Problem details.
When a line in the entries below contains the word "expertise", copy that line.

Source records.

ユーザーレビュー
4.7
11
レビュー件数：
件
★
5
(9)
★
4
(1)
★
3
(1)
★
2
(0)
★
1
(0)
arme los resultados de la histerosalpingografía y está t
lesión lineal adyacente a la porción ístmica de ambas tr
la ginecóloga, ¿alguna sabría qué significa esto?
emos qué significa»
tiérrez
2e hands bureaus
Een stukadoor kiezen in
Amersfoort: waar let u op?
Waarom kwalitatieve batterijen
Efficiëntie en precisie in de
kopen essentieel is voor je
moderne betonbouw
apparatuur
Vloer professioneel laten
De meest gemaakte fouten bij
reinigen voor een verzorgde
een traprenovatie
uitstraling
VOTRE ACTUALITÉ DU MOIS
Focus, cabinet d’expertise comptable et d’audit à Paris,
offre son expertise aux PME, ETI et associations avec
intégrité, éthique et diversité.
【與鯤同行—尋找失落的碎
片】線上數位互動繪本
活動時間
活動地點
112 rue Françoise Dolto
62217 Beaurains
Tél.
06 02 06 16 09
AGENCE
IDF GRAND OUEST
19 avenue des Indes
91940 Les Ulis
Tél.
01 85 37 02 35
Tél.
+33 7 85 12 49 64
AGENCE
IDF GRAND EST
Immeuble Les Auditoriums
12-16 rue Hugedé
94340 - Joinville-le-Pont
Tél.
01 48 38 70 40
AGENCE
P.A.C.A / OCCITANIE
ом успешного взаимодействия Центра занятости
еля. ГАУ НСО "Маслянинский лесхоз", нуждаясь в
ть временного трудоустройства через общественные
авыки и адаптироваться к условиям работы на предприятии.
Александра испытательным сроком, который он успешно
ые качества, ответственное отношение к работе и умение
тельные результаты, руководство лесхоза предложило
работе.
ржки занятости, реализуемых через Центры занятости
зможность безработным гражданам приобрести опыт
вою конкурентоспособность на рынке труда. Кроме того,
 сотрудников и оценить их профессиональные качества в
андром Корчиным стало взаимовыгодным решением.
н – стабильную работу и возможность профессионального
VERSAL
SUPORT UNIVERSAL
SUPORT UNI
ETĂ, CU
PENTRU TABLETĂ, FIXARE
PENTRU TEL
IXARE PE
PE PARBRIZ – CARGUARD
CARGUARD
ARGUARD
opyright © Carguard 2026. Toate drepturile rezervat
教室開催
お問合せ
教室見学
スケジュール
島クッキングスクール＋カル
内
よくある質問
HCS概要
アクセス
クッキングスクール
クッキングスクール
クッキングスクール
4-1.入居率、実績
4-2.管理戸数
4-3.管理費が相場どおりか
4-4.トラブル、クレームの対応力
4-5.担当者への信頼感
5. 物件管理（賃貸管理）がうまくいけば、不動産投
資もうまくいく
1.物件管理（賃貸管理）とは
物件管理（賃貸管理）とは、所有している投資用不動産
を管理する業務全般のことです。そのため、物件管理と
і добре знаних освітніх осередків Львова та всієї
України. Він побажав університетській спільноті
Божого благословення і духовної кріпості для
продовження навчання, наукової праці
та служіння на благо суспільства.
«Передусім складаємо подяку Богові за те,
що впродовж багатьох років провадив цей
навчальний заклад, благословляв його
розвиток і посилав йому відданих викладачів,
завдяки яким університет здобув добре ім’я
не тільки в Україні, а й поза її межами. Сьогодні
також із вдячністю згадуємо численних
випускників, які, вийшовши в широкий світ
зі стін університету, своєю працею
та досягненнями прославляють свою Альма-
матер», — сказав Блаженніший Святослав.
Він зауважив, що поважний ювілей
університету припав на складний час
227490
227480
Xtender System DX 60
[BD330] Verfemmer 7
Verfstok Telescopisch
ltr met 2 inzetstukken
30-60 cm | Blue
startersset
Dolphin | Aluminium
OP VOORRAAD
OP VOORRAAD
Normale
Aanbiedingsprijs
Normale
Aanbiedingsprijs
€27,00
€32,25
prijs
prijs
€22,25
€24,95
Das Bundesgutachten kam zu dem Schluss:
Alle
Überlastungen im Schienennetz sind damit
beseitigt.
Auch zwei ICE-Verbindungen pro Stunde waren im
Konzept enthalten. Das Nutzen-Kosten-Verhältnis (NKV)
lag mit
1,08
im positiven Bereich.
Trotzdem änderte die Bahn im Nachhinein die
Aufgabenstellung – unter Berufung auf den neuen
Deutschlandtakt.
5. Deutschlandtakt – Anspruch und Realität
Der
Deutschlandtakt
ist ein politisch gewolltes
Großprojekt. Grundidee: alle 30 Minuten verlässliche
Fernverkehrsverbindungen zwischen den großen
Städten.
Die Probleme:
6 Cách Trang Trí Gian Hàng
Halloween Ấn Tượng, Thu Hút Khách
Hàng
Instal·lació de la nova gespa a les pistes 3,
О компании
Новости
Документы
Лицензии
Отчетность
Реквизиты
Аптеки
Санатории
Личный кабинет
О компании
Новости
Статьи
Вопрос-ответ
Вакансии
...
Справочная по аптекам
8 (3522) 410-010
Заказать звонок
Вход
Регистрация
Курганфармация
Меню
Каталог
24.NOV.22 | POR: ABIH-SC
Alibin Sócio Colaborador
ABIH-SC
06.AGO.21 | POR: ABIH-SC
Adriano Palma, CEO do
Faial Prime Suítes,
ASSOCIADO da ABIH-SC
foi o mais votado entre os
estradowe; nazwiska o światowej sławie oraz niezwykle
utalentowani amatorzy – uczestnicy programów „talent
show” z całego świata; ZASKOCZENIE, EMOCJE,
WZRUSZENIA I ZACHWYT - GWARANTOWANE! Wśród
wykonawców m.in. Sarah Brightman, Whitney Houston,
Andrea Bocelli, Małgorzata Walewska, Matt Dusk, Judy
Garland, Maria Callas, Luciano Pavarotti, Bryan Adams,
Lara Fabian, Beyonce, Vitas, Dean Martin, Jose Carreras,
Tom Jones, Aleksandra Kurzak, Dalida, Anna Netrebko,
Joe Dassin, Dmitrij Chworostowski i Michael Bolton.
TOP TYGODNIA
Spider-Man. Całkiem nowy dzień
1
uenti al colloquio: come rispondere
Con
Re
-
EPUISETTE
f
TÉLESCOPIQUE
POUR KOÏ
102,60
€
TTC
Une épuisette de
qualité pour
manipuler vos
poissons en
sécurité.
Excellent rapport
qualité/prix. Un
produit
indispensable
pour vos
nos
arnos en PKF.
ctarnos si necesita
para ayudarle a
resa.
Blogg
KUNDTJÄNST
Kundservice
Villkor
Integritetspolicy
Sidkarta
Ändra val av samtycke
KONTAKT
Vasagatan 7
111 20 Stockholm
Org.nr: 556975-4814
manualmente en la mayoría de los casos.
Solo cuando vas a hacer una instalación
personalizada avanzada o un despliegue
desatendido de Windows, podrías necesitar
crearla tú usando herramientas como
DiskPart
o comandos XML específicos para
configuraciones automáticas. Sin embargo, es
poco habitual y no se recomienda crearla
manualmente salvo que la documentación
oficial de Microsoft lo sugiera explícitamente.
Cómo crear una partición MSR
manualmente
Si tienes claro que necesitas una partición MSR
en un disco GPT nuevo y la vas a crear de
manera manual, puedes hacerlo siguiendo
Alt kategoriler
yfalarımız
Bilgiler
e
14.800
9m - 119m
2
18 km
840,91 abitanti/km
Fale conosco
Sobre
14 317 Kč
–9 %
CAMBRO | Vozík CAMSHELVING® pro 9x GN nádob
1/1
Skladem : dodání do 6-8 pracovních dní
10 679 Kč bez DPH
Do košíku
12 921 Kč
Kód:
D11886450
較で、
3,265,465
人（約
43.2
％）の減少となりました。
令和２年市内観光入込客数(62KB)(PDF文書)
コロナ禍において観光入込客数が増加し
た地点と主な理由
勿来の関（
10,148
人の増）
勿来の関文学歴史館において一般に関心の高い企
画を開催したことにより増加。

Answer to this exercise.
Focus, cabinet d’expertise comptable et d’audit à Paris,
offre son expertise aux PME, ETI et associations avec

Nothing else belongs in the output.